_Work task:_ Each line below needs to be returned exactly. Skip any picture.

Extracted page text data

[Start of section]

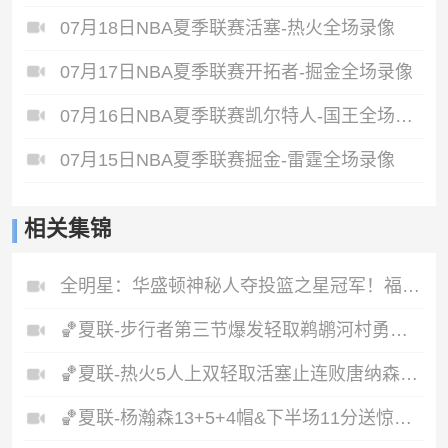
07月18日NBA夏季联赛活塞-热火全场录像
07月17日NBA夏季联赛开拓者-掘金全场录像
07月16日NBA夏季联赛凯尔特人-国王全场录像
07月15日NBA夏季联赛掘金-雷霆全场录像
相关集锦
全明星：华盛顿神秘人夺投篮之星冠军！福德夺得三分大赛冠军！
🏀夏联-步行者第三节爆发轻取鹈鹕河村勇辉5+5+12斯劳森22分
🏀夏联-热火5人上双轻取活塞止连败唐纳森20+8+10奥科里27分
🏀夏联-杨瀚森13+5+4帽&下半场11分送惊艳妙传开拓者力克掘金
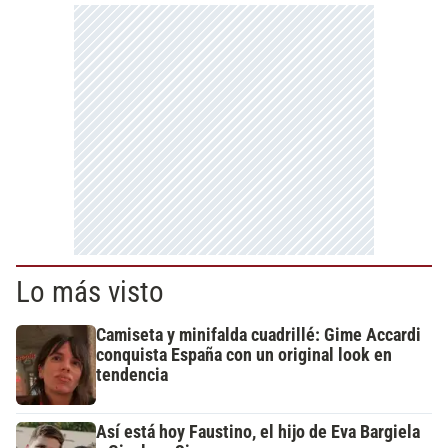
Lo más visto
Camiseta y minifalda cuadrillé: Gime Accardi
conquista España con un original look en
tendencia
Así está hoy Faustino, el hijo de Eva Bargiela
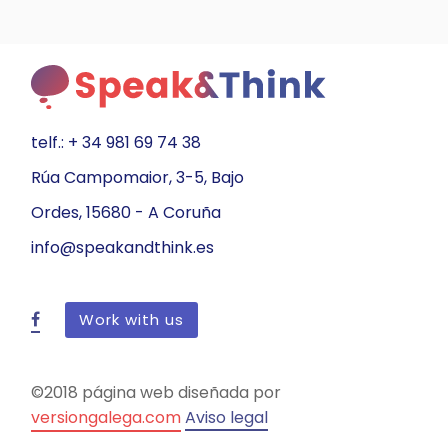
telf.: + 34 981 69 74 38
Rúa Campomaior, 3-5, Bajo
Ordes, 15680 - A Coruña
info@speakandthink.es
Work with us
©2018 página web diseñada por
versiongalega.com
Aviso legal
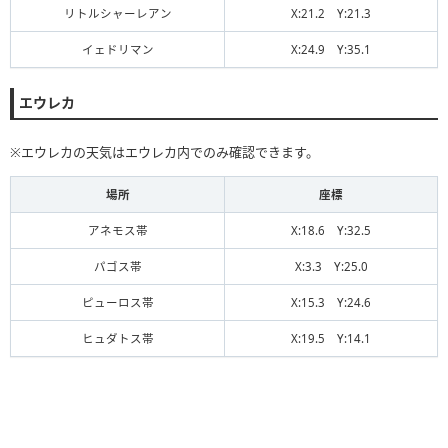
リトルシャーレアン
X:21.2 Y:21.3
イェドリマン
X:24.9 Y:35.1
エウレカ
※エウレカの天気はエウレカ内でのみ確認できます。
場所
座標
アネモス帯
X:18.6 Y:32.5
パゴス帯
X:3.3 Y:25.0
ピューロス帯
X:15.3 Y:24.6
ヒュダトス帯
X:19.5 Y:14.1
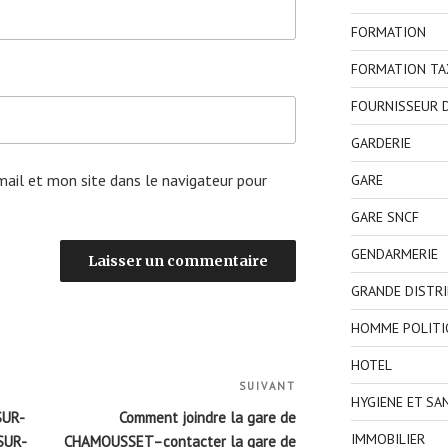
FORMATION
FORMATION TA
FOURNISSEUR D
GARDERIE
ail et mon site dans le navigateur pour
GARE
GARE SNCF
GENDARMERIE
GRANDE DISTR
HOMME POLITI
HOTEL
SUIVANT
Article
HYGIENE ET SA
suivant
SUR-
Comment joindre la gare de
IMMOBILIER
SUR-
CHAMOUSSET–contacter la gare de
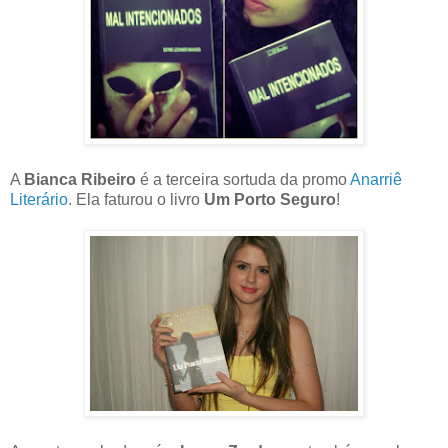
A
Bianca Ribeiro
é a terceira sortuda da promo
Anarriê
Literário
. Ela faturou o livro
Um Porto Seguro
!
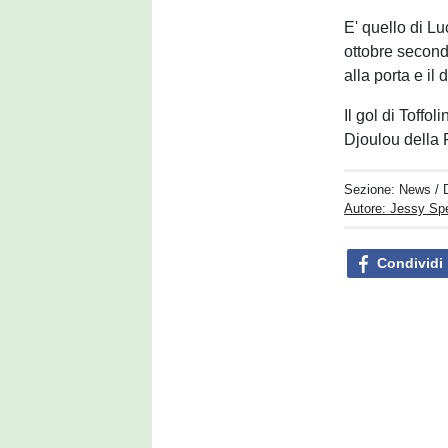
E' quello di Lu
ottobre second
alla porta e il
Il gol di Toffo
Djoulou della 
Sezione:
News
/ 
Autore: Jessy S
Condividi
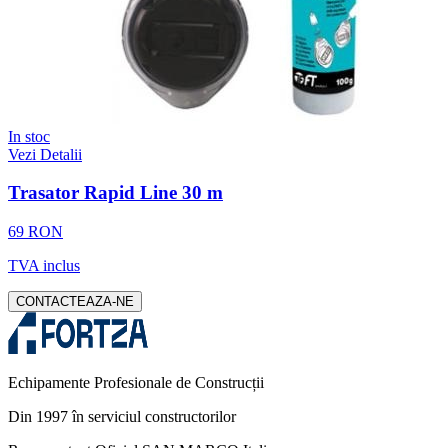
In stoc
Vezi Detalii
Trasator Rapid Line 30 m
69 RON
TVA inclus
CONTACTEAZA-NE
Echipamente Profesionale de Construcții
Din 1997 în serviciul constructorilor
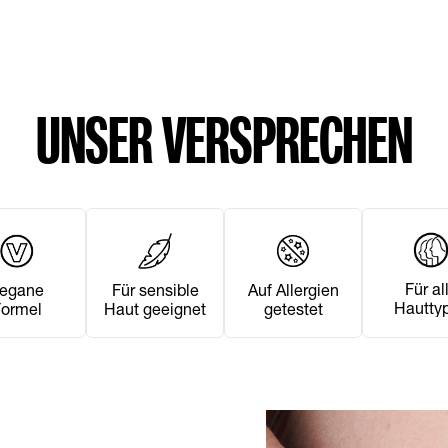
UNSER VERSPRECHEN
Für al
egane
Für sensible
Auf Allergien
Hautty
Formel
Haut geeignet
getestet
geeign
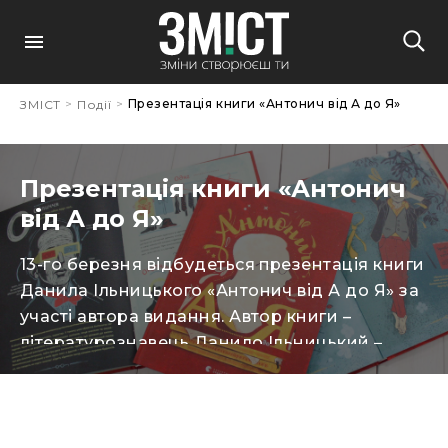
>
>
Презентація книги «Антонич від А до Я»
ЗМІСТ
Події
Презентація книги «Антонич
від А до Я»
13-го березня відбудеться презентація книги
Данила Ільницького «Антонич від А до Я» за
участі автора видання. Автор книги –
літературознавець Данило Ільницький –
розкаже маловідомі факти з життя вічно
молодого поета. Унікальна енциклопедія
«Антонич від А до Я» вийшла у «Видавництві
Старого Лева». Як повідомляють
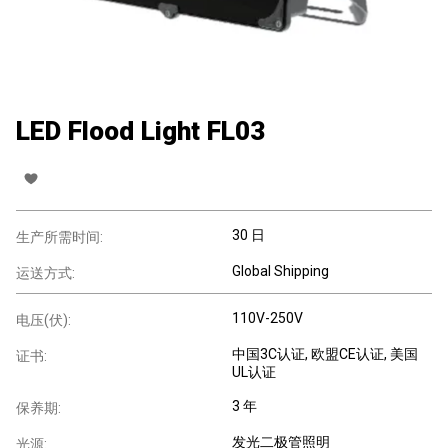
LED Flood Light FL03
30 日
生产所需时间:
Global Shipping
运送方式:
110V-250V
电压(伏):
中国3C认证, 欧盟CE认证, 美国
证书:
UL认证
3 年
保养期:
发光二极管照明
光源:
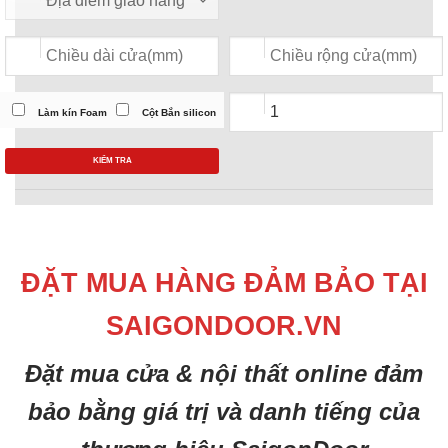
Làm kín Foam
Cột Bắn silicon
KIỂM TRA
ĐẶT MUA HÀNG ĐẢM BẢO TẠI
SAIGONDOOR.VN
Đặt mua cửa & nội thất online đảm
bảo bằng giá trị và danh tiếng của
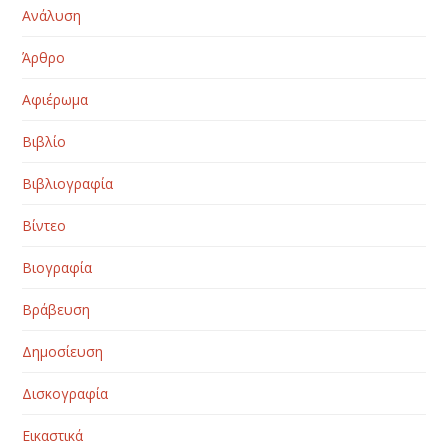
Ανάλυση
Άρθρο
Αφιέρωμα
Βιβλίο
Βιβλιογραφία
Βίντεο
Βιογραφία
Βράβευση
Δημοσίευση
Δισκογραφία
Εικαστικά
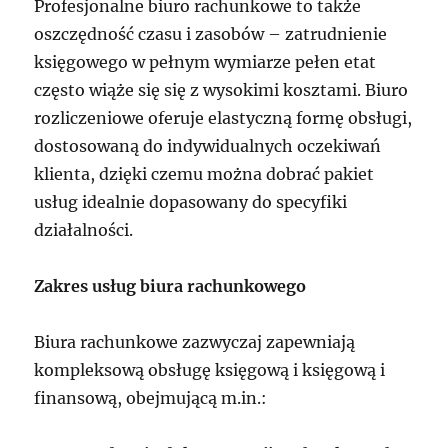
Profesjonalne biuro rachunkowe to także
oszczędność czasu i zasobów – zatrudnienie
księgowego w pełnym wymiarze pełen etat
często wiąże się się z wysokimi kosztami. Biuro
rozliczeniowe oferuje elastyczną formę obsługi,
dostosowaną do indywidualnych oczekiwań
klienta, dzięki czemu można dobrać pakiet
usług idealnie dopasowany do specyfiki
działalności.
Zakres usług biura rachunkowego
Biura rachunkowe zazwyczaj zapewniają
kompleksową obsługę księgową i księgową i
finansową, obejmującą m.in.:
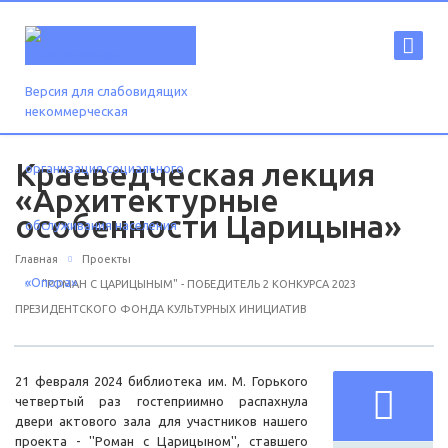
Версия для слабовидящих
Краеведческая лекция
«Архитектурные
особенности Царицына»
Главная
Проекты
"РОМАН С ЦАРИЦЫНЫМ" - ПОБЕДИТЕЛЬ 2 КОНКУРСА 2023
ПРЕЗИДЕНТСКОГО ФОНДА КУЛЬТУРНЫХ ИНИЦИАТИВ
21 февраля 2024 библиотека им. М. Горького
четвертый раз гостеприимно распахнула
двери актового зала для участников нашего
проекта - ''Роман с Царицыном'', ставшего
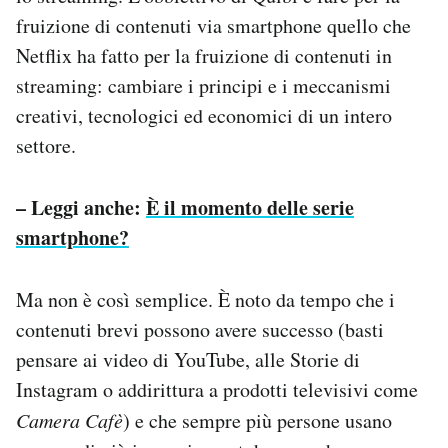
fruizione di contenuti via smartphone quello che
Netflix ha fatto per la fruizione di contenuti in
streaming: cambiare i principi e i meccanismi
creativi, tecnologici ed economici di un intero
settore.
– Leggi anche:
È il momento delle serie
smartphone?
Ma non è così semplice. È noto da tempo che i
contenuti brevi possono avere successo (basti
pensare ai video di YouTube, alle Storie di
Instagram o addirittura a prodotti televisivi come
Camera Cafè
) e che sempre più persone usano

[End of section]

_Written answer:_
07月18日NBA夏季联赛活塞-热火全场录像
07月17日NBA夏季联赛开拓者-掘金全场录像
07月16日NBA夏季联赛凯尔特人-国王全场录像
07月15日NBA夏季联赛掘金-雷霆全场录像
相关集锦
全明星：华盛顿神秘人夺投篮之星冠军！福德夺得三分大赛冠军！
🏀夏联-步行者第三节爆发轻取鹈鹕河村勇辉5+5+12斯劳森22分
🏀夏联-热火5人上双轻取活塞止连败唐纳森20+8+10奥科里27分
🏀夏联-杨瀚森13+5+4帽&下半场11分送惊艳妙传开拓者力克掘金
Lo más visto
Camiseta y minifalda cuadrillé: Gime Accardi
conquista España con un original look en
tendencia
Así está hoy Faustino, el hijo de Eva Bargiela
telf.: + 34 981 69 74 38
Rúa Campomaior, 3-5, Bajo
Ordes, 15680 - A Coruña
info@speakandthink.es
Work with us
©2018 página web diseñada por
versiongalega.com
Aviso legal
リトルシャーレアン
X:21.2 Y:21.3
イェドリマン
X:24.9 Y:35.1
エウレカ
※エウレカの天気はエウレカ内でのみ確認できます。
場所
座標
アネモス帯
X:18.6 Y:32.5
パゴス帯
X:3.3 Y:25.0
ピューロス帯
X:15.3 Y:24.6
ヒュダトス帯
X:19.5 Y:14.1
FORMATION
FORMATION TA
FOURNISSEUR D
GARDERIE
ail et mon site dans le navigateur pour
GARE
GARE SNCF
GENDARMERIE
GRANDE DISTR
HOMME POLITI
HOTEL
SUIVANT
Article
HYGIENE ET SA
suivant
SUR-
Comment joindre la gare de
IMMOBILIER
SUR-
CHAMOUSSET–contacter la gare de
A
Bianca Ribeiro
é a terceira sortuda da promo
Anarriê
Literário
. Ela faturou o livro
Um Porto Seguro
!
E' quello di Lu
ottobre second
alla porta e il
Il gol di Toffo
Djoulou della 
Sezione:
News
/ 
Autore: Jessy S
Condividi
In stoc
Vezi Detalii
Trasator Rapid Line 30 m
69 RON
TVA inclus
CONTACTEAZA-NE
Echipamente Profesionale de Construcții
Din 1997 în serviciul constructorilor
UNSER VERSPRECHEN
Für al
egane
Für sensible
Auf Allergien
Hautty
Formel
Haut geeignet
getestet
geeign
>
>
Презентація книги «Антонич від А до Я»
ЗМІСТ
Події
Презентація книги «Антонич
від А до Я»
13-го березня відбудеться презентація книги
Данила Ільницького «Антонич від А до Я» за
участі автора видання. Автор книги –
літературознавець Данило Ільницький –
розкаже маловідомі факти з життя вічно
молодого поета. Унікальна енциклопедія
«Антонич від А до Я» вийшла у «Видавництві
Старого Лева». Як повідомляють
LED Flood Light FL03
30 日
生产所需时间:
Global Shipping
运送方式:
110V-250V
电压(伏):
中国3C认证, 欧盟CE认证, 美国
证书:
UL认证
3 年
保养期:
发光二极管照明
光源:
Làm kín Foam
Cột Bắn silicon
KIỂM TRA
ĐẶT MUA HÀNG ĐẢM BẢO TẠI
SAIGONDOOR.VN
Đặt mua cửa & nội thất online đảm
bảo bằng giá trị và danh tiếng của
Ανάλυση
Άρθρο
Αφιέρωμα
Βιβλίο
Βιβλιογραφία
Βίντεο
Βιογραφία
Βράβευση
Δημοσίευση
Δισκογραφία
Εικαστικά
Profesjonalne biuro rachunkowe to także
oszczędność czasu i zasobów – zatrudnienie
księgowego w pełnym wymiarze pełen etat
często wiąże się się z wysokimi kosztami. Biuro
rozliczeniowe oferuje elastyczną formę obsługi,
dostosowaną do indywidualnych oczekiwań
klienta, dzięki czemu można dobrać pakiet
usług idealnie dopasowany do specyfiki
działalności.
Zakres usług biura rachunkowego
Biura rachunkowe zazwyczaj zapewniają
kompleksową obsługę księgową i księgową i
finansową, obejmującą m.in.:
Версия для слабовидящих
Краеведческая лекция
«Архитектурные
особенности Царицына»
Главная
Проекты
"РОМАН С ЦАРИЦЫНЫМ" - ПОБЕДИТЕЛЬ 2 КОНКУРСА 2023
ПРЕЗИДЕНТСКОГО ФОНДА КУЛЬТУРНЫХ ИНИЦИАТИВ
21 февраля 2024 библиотека им. М. Горького
четвертый раз гостеприимно распахнула
двери актового зала для участников нашего
проекта - ''Роман с Царицыном'', ставшего
fruizione di contenuti via smartphone quello che
Netflix ha fatto per la fruizione di contenuti in
streaming: cambiare i principi e i meccanismi
creativi, tecnologici ed economici di un intero
settore.
– Leggi anche:
È il momento delle serie
smartphone?
Ma non è così semplice. È noto da tempo che i
contenuti brevi possono avere successo (basti
pensare ai video di YouTube, alle Storie di
Instagram o addirittura a prodotti televisivi come
Camera Cafè
) e che sempre più persone usano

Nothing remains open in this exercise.